Beef Vindaloo: Total Time 1 hour and 20 minutes: Active Time: 20 minutes: Serves 4-6

Wet Masala (Spice Blend):

  • 1 teaspoon cumin seeds
  • 5 allspice berries
  • 6 whole cloves
  • 4 whole black peppercorns
  • 1 tsp. ground turmeric
  • 2 tsp. paprika
  • 1/2 tsp. cayenne, to taste… more if to taste very hot
  • 1 heaping tbsp. Ginger Garlic Paste, recipe follows, or 6 cloves garlic, peeled and roughly chopped and 1-inch thumb fresh ginger, peeled and roughly chopped
  • 1/2 c. apple cider vinegar
  • 3 tbsp. canola oil

The remaining:

  • 1 medium red onion, sliced very thinly
  • 1 serrano pepper, sliced in half
  • 2 lbs. boneless beef top sirloin, trimmed of all excess fat, cut into 1-inch cubes
  • Kosher salt and freshly ground black pepper


  1. For the wet masala: In a small skillet over medium-high heat, toast the cumin seeds, allspice berries, cloves, and peppercorns until fragrant, about 1 minute. Pour into a spice grinder and process until powdered. In a small food processor or blender, combine the toasted spice mix and the rest of the wet masala ingredients. Process until smooth.
  2. Place a large (preferably nonstick) pot over high heat and add the oil. When the oil is shimmering, add the onions and serrano pepper. Stirring frequently, saute the onions until golden brown, about 12 minutes. Don’t let them burn! Turn the heat down to medium-high if they’re starting to burn.
  3. Add the ground wet masala- it will sizzle wildly- so be careful. Stir vigorously and turn down the heat if it’s bubbling too furiously. Don’t wash the food processor bowl yet. Keep stirring, with short pauses, until most of the liquid has evaporated and the masala comes together as one mass, about 2 minutes. Also, you may see little droplets of oil on the perimeter of the masala. That’s awesome.
  4. Quickly add the meat and stir, coating the meat in the masala. Stir and cook about 5 minutes until the meat browns.
  5. Remember that dirty food processor bowl? Fill it with 1 cup of hot water (from the tap is fine), swirl it around so it picks up any leftover masala, and pour that into the pot. Add salt and pepper, stir, bring the curry to a boil, and then turn it down to a simmer. Cover and cook 30 minutes. Then cook with the lid ajar for another 10 minutes to thicken the gravy slightly. Check the meat at the end of the cooking time; it should be tender and not chewy at all. Adjust the salt if you like, and serve over rice or with chapatis (whole wheat griddle bread).

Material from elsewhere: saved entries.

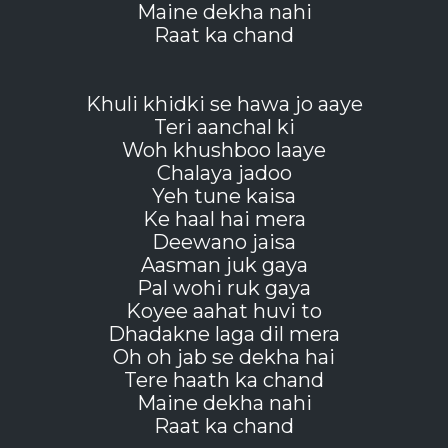
Maine dekha nahi
Raat ka chand
Khuli khidki se hawa jo aaye
Teri aanchal ki
Woh khushboo laaye
Chalaya jadoo
Yeh tune kaisa
Ke haal hai mera
Deewano jaisa
Aasman juk gaya
Pal wohi ruk gaya
Koyee aahat huvi to
Dhadakne laga dil mera
Oh oh jab se dekha hai
Tere haath ka chand
Maine dekha nahi
Raat ka chand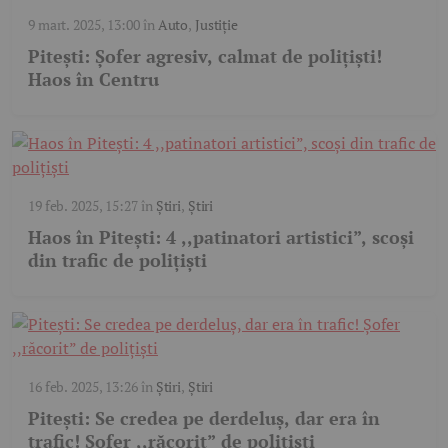
9 mart. 2025, 13:00
în
Auto
,
Justiție
Pitești: Șofer agresiv, calmat de polițiști!
Haos în Centru
19 feb. 2025, 15:27
în
Știri
,
Știri
Haos în Pitești: 4 ,,patinatori artistici”, scoși
din trafic de polițiști
16 feb. 2025, 13:26
în
Știri
,
Știri
Pitești: Se credea pe derdeluș, dar era în
trafic! Șofer ,,răcorit” de polițiști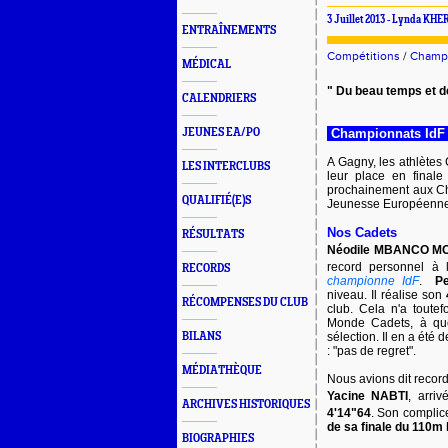
3 Juillet 2013 -
Lynda KHER
ENTRAÎNEMENTS
Compétitions
/
Champi
MÉDICAL
" Du beau temps et d
CALENDRIERS
JEUNES EA/PO
Championnats IdF
A Gagny, les athlètes 
LES INTERCLUBS
leur place en finale
prochainement aux Ch
QUALIFIÉ(E)S
Jeunesse Européenne
Nos Cadets
RÉSULTATS
Néodile MBANCO M
record personnel à 
RECORDS
championne IdF
.
P
niveau. Il réalise son
RÉCOMPENSES DU CLUB
club. Cela n'a toute
Monde Cadets, à que
BILANS
sélection. Il en a été
: "pas de regret".
MÉDIATHÈQUE
Nous avions dit records
Yacine NABTI
, arri
ARCHIVES HISTORIQUES
4'14"64
. Son complic
de sa finale du 110m
BIOGRAPHIES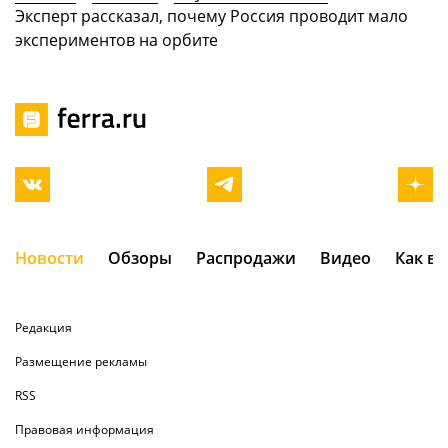
Эксперт рассказал, почему Россия проводит мало
экспериментов на орбите
Новости
Обзоры
Распродажи
Видео
Как в
Редакция
Размещение рекламы
RSS
Правовая информация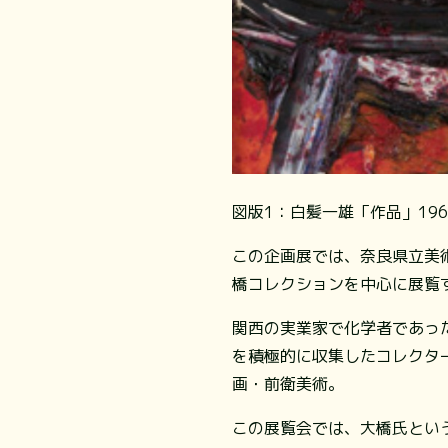
図版1：白髪一雄「作品」19
この企画展では、奈良県立美術
橋コレクションを中心に展覧
関西の実業家で化学者であった
を積極的に収集したコレクタ
画・前衛美術。
この展覧会では、大橋氏とい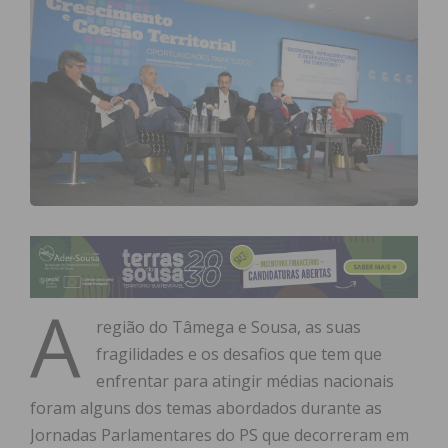
A
região do Tâmega e Sousa, as suas
fragilidades e os desafios que tem que
enfrentar para atingir médias nacionais
foram alguns dos temas abordados durante as
Jornadas Parlamentares do PS que decorreram em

For the Ginger-Garlic Paste:
1/2 cup cloves garlic, whole
1/2 cup fresh ginger, peeled, 1/2-inch slices
1/4 cup canola oil
Throw the garlic, ginger, and canola oil in a mini-food processor and let it go until it forms a semi-smooth paste. There will still be tiny little pieces in there, but overall, it should resemble a paste.

Save what you don’t use in a small glass jar. It should last in the fridge for 2 to 3 weeks. It’s a delicious addition to marinades, pasta sauces, stir fry sauces, slow-cooker recipes, gravy etc. We always had a jar of this stuff in our fridge growing up.